Similarly, if I wanted to celebrate a special occasion with my wife, I could take her out for a meal at a top restaurant, or I could download some recipes and have a go myself. She might appreciate the effort of me having a go, but whether it will be a 5-star meal and an occasion she will want to repeat, I’m not so sure.
“…your organization will still need a team of software professionals…”
Open-source cloud TREs have also appeared, which can give your development team a head start in that various services will already have been integrated to provide a baseline service.
If you are considering going down this road, I would recommend looking into:
- What features are currently available and is there a roadmap for new features?
- How well maintained is it and how often is there a new release available? Software can go stale quickly if there are no bugs being fixed, libraries being upgraded, and vulnerabilities being resolved. A recent examination of one open-source TRE showed a flurry of activity for 3 months, and then no activity at all for the following 6 months. If I compare this with Aridhia, we have several teams dedicated to working on new features and general platform maintenance, with a new release every week.
- Remember that ongoing maintenance, certification et al is your responsibility. Open-source TREs are a template to build on, not a solution in themselves. Whether assembling yourself from cloud services or extending on an open-source cloud TRE, your organization will still need a team of software professionals with all the skills, tools, processes, certifications etc. noted earlier in the blog.
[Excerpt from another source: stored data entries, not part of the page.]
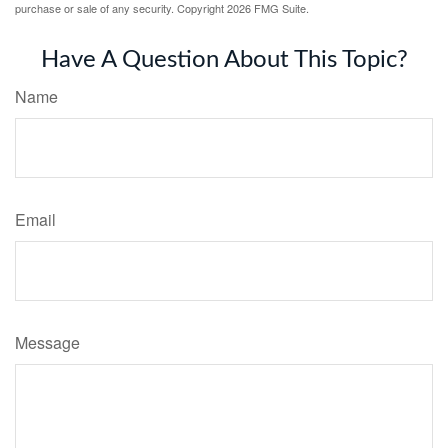
purchase or sale of any security. Copyright
2026 FMG Suite.
Have A Question About This Topic?
Name
Email
Message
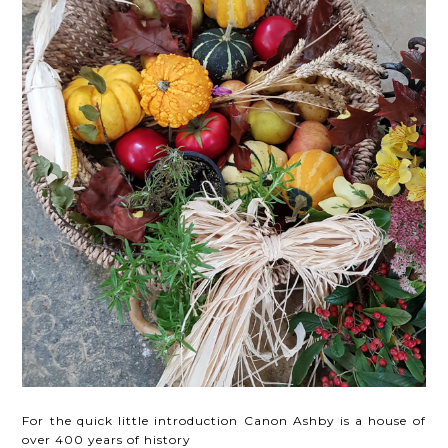
For the quick little introduction Canon Ashby is a house of
over 400 years of history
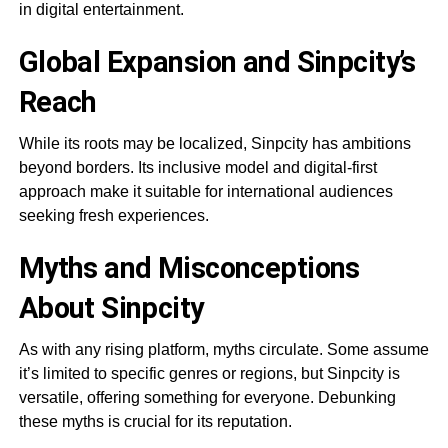
in digital entertainment.
Global Expansion and Sinpcity’s
Reach
While its roots may be localized, Sinpcity has ambitions
beyond borders. Its inclusive model and digital-first
approach make it suitable for international audiences
seeking fresh experiences.
Myths and Misconceptions
About Sinpcity
As with any rising platform, myths circulate. Some assume
it’s limited to specific genres or regions, but Sinpcity is
versatile, offering something for everyone. Debunking
these myths is crucial for its reputation.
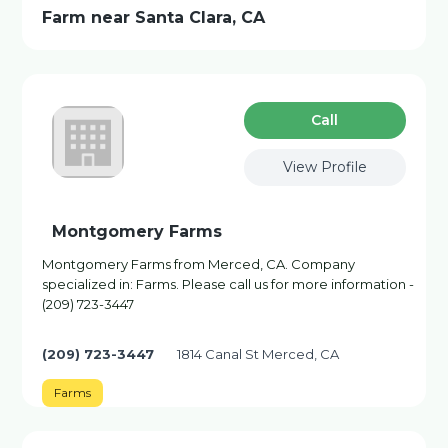
Farm near Santa Clara, CA
Сall
View Profile
Montgomery Farms
Montgomery Farms from Merced, CA. Company
specialized in: Farms. Please call us for more information -
(209) 723-3447
(209) 723-3447
1814 Canal St Merced, CA
Farms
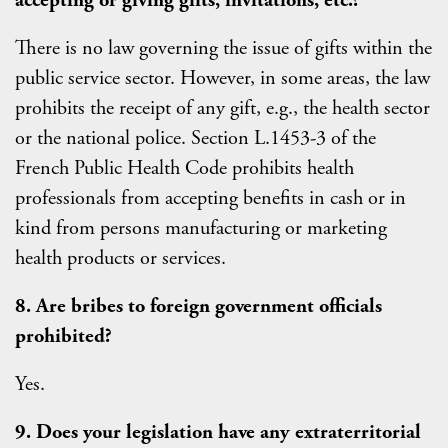
accepting or giving gifts, invitations, etc.?
There is no law governing the issue of gifts within the
public service sector. However, in some areas, the law
prohibits the receipt of any gift, e.g., the health sector
or the national police. Section L.1453-3 of the
French Public Health Code prohibits health
professionals from accepting benefits in cash or in
kind from persons manufacturing or marketing
health products or services.
8. Are bribes to foreign government officials
prohibited?
Yes.
9. Does your legislation have any extraterritorial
Most importantly I would ask the cloud vendor, whether there are any success stories for this approach. Ask to speak to an existing customer (both the IT team and researchers) who has gone down this road and considers this to have been a good use of time and money, with successful organisational outcomes that end-users will attest to.
And the answer is…
Clearly Aridhia has a stake in this argument given that we have developed a commercial TRE offering. We often come across prospective customers however, who have tried the build your own approach, only to then come and talk to us a few years later. They found that the effort, cost, and time in DIY was just not worth it. In comparison, a commercial TRE should be able to be deployed quickly and purchased in a SaaS subscription model, with clear pricing tiers which allows the customer to pay as their needs scale.
So, going back to the original question, is there a compelling reason for an organisation not to buy a commercial TRE? I would argue that only a small number of large well-funded organisations can justify the DIY approach. These organisations will already have a significant software development capability in place and extensive experience in this field which they want to retain.
For the majority however, exploring the various commercial offerings and finding a suitable partner, will save time and money and allow them to focus on the research itself, which is after all the raison d’etre of why you want a TRE in the first place.